A similar double-standard is evident in how the court treats its obligation to view "the record as a whole." Johnson raised a variety of different arguments for why discrimination might be inferrable from the evidence:
For the reasons we have already discussed, the separate aspects of the record Johnson focuses on in his specific arguments do not raise genuine questions of material fact regarding whether Securitas’s asserted reasons for terminating him were pretext or whether age was the “but-for” reason for his termination. Johnson’s argument regarding the record as a whole is merely an amalgamation of the arguments we have already found unavailing.As the dissent observes, the majority's analysis here "compartmentalizes" these arguments, finds them individually unpersuasive, and then "summarily dismisses Johnson's contention that the record as a whole contains questions of material fact." Again, this seems completely inconsistent with how summary judgment should be applied in civil cases. It is obvious that pieces of evidence, individually insufficient to create a genuine issue of material fact, can do so in tandem (or in "amalgamation") with one another. It is precisely this mistake that caused the court, in Hathaway v. Runyon, 132 F.3d 1214, 1222 (8th Cir.1997), to caution that alleged instances of discrimination (there in the harassment context) should not be "carv[ed] into a series of discrete incidents."

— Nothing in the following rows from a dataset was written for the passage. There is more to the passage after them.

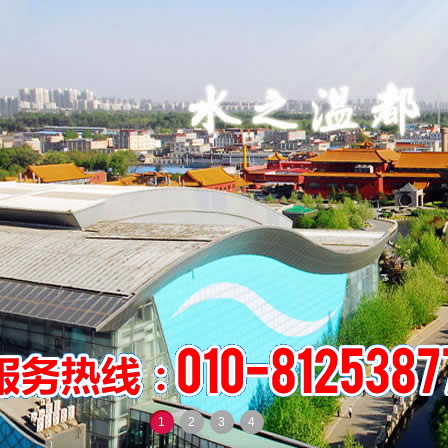
1
2
3
4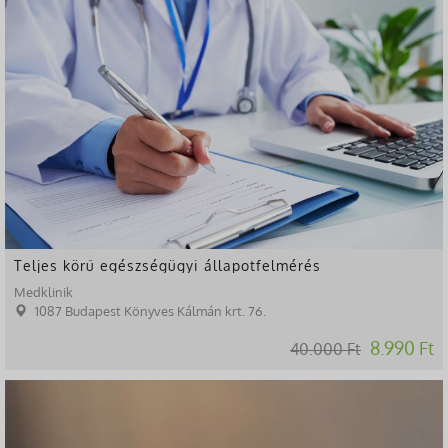
Teljes körű egészségügyi állapotfelmérés
Medklinik
1087 Budapest Könyves Kálmán krt. 76.
8.990 Ft
40.000 Ft
-8%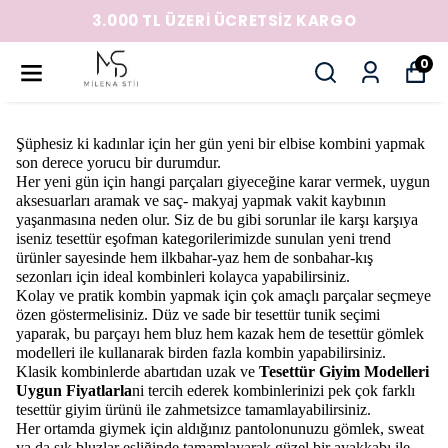
3.000 TL ÜZERİ ÜCRETSİZ KARGO
0
Şüphesiz ki kadınlar için her gün yeni bir elbise kombini yapmak
son derece yorucu bir durumdur.
Her yeni gün için hangi parçaları giyeceğine karar vermek, uygun
aksesuarları aramak ve saç- makyaj yapmak vakit kaybının
yaşanmasına neden olur. Siz de bu gibi sorunlar ile karşı karşıya
iseniz tesettür eşofman kategorilerimizde sunulan yeni trend
ürünler sayesinde hem ilkbahar-yaz hem de sonbahar-kış
sezonları için ideal kombinleri kolayca yapabilirsiniz.
Kolay ve pratik kombin yapmak için çok amaçlı parçalar seçmeye
özen göstermelisiniz. Düz ve sade bir tesettür tunik seçimi
yaparak, bu parçayı hem bluz hem kazak hem de tesettür gömlek
modelleri ile kullanarak birden fazla kombin yapabilirsiniz.
Klasik kombinlerde abartıdan uzak ve
Tesettür Giyim Modelleri
Uygun Fiyatlarla
ni tercih ederek kombinlerinizi pek çok farklı
tesettür giyim ürünü ile zahmetsizce tamamlayabilirsiniz.
Her ortamda giymek için aldığınız pantolonunuzu gömlek, sweat
ya da şık bluzlar eşliğinde tamamlayarak güzel bir ayakkabı ile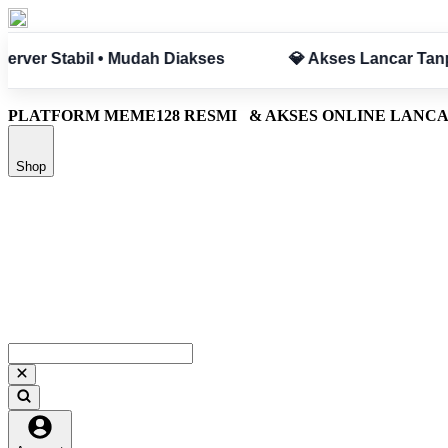
ancar Tanpa Hambatan
✅ Aman & Terpercaya
PLATFORM MEME128 RESMI
& AKSES ONLINE LANC
Shop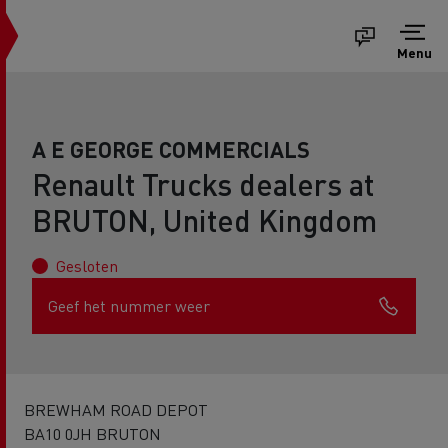
Menu
A E GEORGE COMMERCIALS
Renault Trucks dealers at
BRUTON, United Kingdom
Gesloten
Geef het nummer weer
BREWHAM ROAD DEPOT
BA10 0JH BRUTON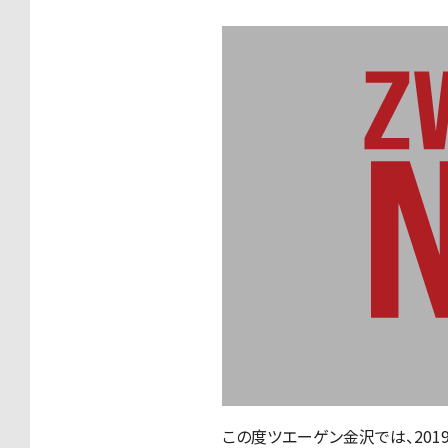
この度ツエーゲン金沢では、20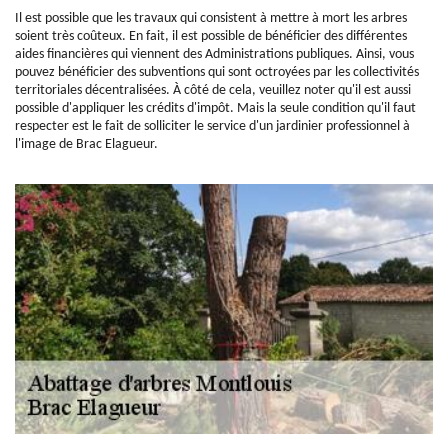
Il est possible que les travaux qui consistent à mettre à mort les arbres
soient très coûteux. En fait, il est possible de bénéficier des différentes
aides financières qui viennent des Administrations publiques. Ainsi, vous
pouvez bénéficier des subventions qui sont octroyées par les collectivités
territoriales décentralisées. À côté de cela, veuillez noter qu'il est aussi
possible d'appliquer les crédits d'impôt. Mais la seule condition qu'il faut
respecter est le fait de solliciter le service d'un jardinier professionnel à
l'image de Brac Elagueur.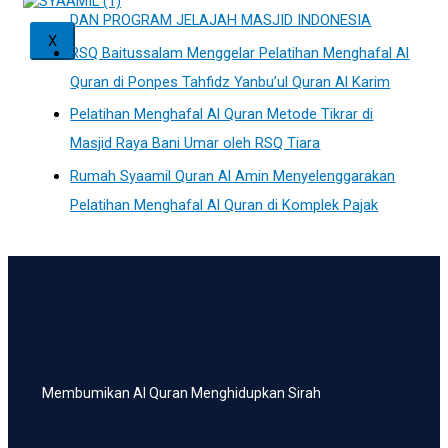
DAN PROGRAM JELAJAH MASJID INDONESIA
X
RSQ Baitussalam Menggelar Pelatihan Menghafal Al
Quran di Ponpes Tahfidz Yanbu’ul Quran Al Karim
Pelatihan Menghafal Al Quran Metode Tikrar di
Masjid Raya Bani Umar oleh RSQ Tiara
Rumah Syaamil Quran Al Amin Menyelenggarakan
Pelatihan Menghafal Al Quran di Komplek Pajak
Membumikan Al Quran Menghidupkan Sirah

Indeed, if we examine other cases predicated on circumstantial evidence (which is what an indirect discrimination case really is), this becomes even more obvious. In a suit for wrongful death, simply noting that the defendant had exchanged harsh words with the victim a week before she was stabbed is hardly enough to create a genuine dispute of material fact whether he caused her death. Evidence that the defendant was skilled with knives similarly would be insufficient on its own, as would evidence that he was in the neighborhood at the time of death. But amalgamated together, these individually-insufficient evidentiary arguments very well could send a case to a jury. In no other context would a court reject that sort of argument simply by referencing the individual insufficiency of its constituent parts.

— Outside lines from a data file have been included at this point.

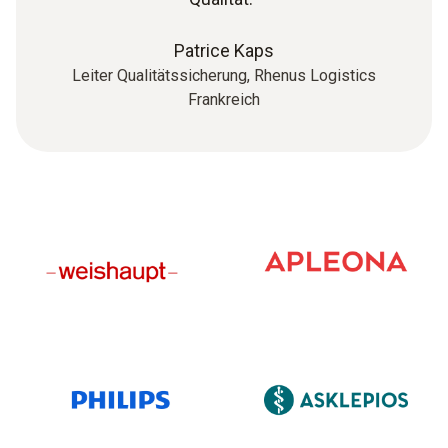
Patrice Kaps
Leiter Qualitätssicherung, Rhenus Logistics
Frankreich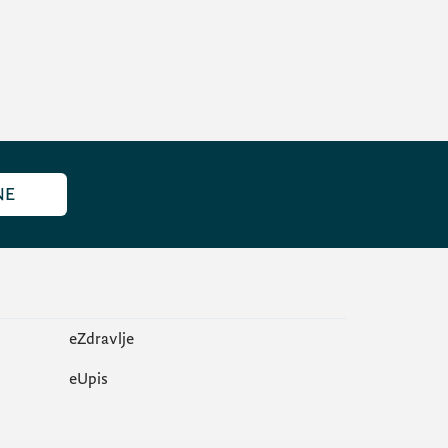
NE
eZdravlje
еUpis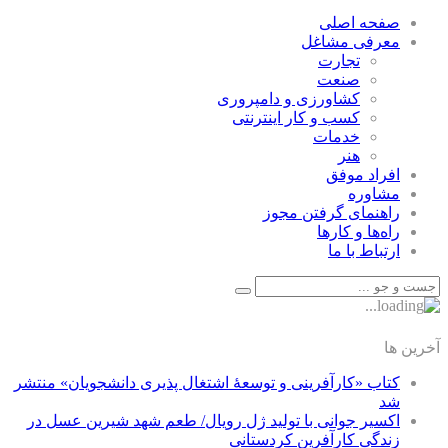
صفحه اصلی
معرفی مشاغل
تجارت
صنعت
كشاورزی و دامپروری
كسب و كار اينترنتی
خدمات
هنر
افراد موفق
مشاوره
راهنمای گرفتن مجوز
راه‌ها و كارها
ارتباط با ما
آخرین ها
کتاب «کارآفرینی و توسعۀ اشتغال پذیری دانشجویان» منتشر
شد
اکسیر جوانی با تولید ژل رویال/ طعم شهد شیرین عسل‌ در
زندگی کارآفرین کردستانی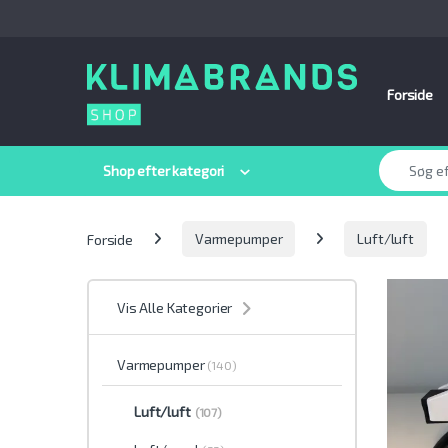
Spring til navigation
Gå til indhold
Forside
Søge efter:
Shop efter kategori
Forside
Varmepumper
Luft/luft
Vis Alle Kategorier
Varmepumper
(140)
Luft/luft
(107)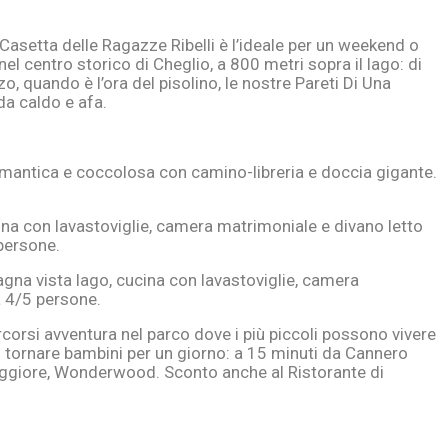
Casetta delle Ragazze Ribelli è l’ideale per un weekend o
el centro storico di Cheglio, a 800 metri sopra il lago: di
o, quando è l’ora del pisolino, le nostre Pareti Di Una
a caldo e afa.
antica e coccolosa con camino-libreria e doccia gigante.
ina con lavastoviglie, camera matrimoniale e divano letto
 persone.
na vista lago, cucina con lavastoviglie, camera
 a 4/5 persone.
ercorsi avventura nel parco dove i più piccoli possono vivere
 tornare bambini per un giorno: a 15 minuti da Cannero
aggiore, Wonderwood. Sconto anche al Ristorante di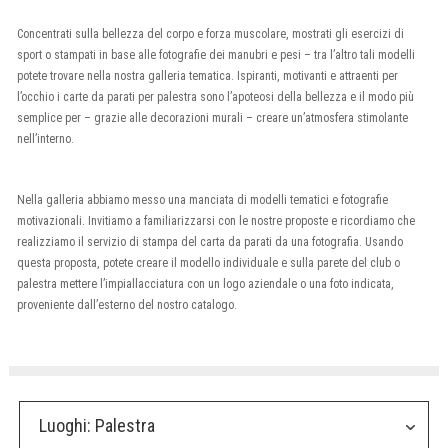
Concentrati sulla bellezza del corpo e forza muscolare, mostrati gli esercizi di
sport o stampati in base alle fotografie dei manubri e pesi – tra l’altro tali modelli
potete trovare nella nostra galleria tematica. Ispiranti, motivanti e attraenti per
l’occhio i carte da parati per palestra sono l’apoteosi della bellezza e il modo più
semplice per – grazie alle decorazioni murali – creare un’atmosfera stimolante
nell’interno.
Nella galleria abbiamo messo una manciata di modelli tematici e fotografie
motivazionali. Invitiamo a familiarizzarsi con le nostre proposte e ricordiamo che
realizziamo il servizio di stampa del carta da parati da una fotografia. Usando
questa proposta, potete creare il modello individuale e sulla parete del club o
palestra mettere l’impiallacciatura con un logo aziendale o una foto indicata,
proveniente dall’esterno del nostro catalogo.
Luoghi:
Palestra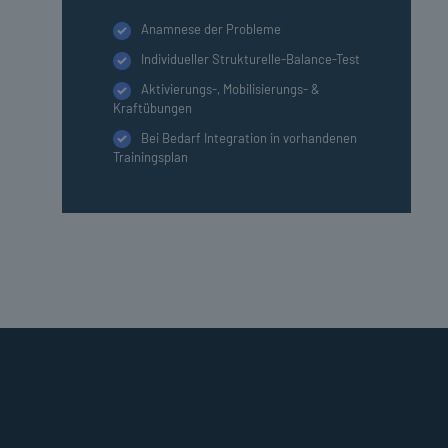
Anamnese der Probleme
Individueller Strukturelle-Balance-Test
Aktivierungs-, Mobilisierungs- &
Kraftübungen
Bei Bedarf Integration in vorhandenen
Trainingsplan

It is possible that the real moral of this story is that, as a Seventh Circuit panel recently suggested, it is time to abandon to the McDonnell Douglas test altogether. If a plaintiff adduces evidence which could give rise to an inference of discrimination, and the defendant offers an alternative explanation that provides a legitimate defense for its action ... we have a dispute of fact. There's no reason to have a special set of hoops for plaintiffs to jump through before a jury gets to do its job. But whether such a drastic reform is necessary or not, even within the confines of McDonnell Douglas it is hard to assert with a straight face that courts are applying the same summary judgment standard as they do for other forms of civil litigation. There is once more an "employment discrimination" exception to summary judgment doctrine. The only thing different is the beneficiary.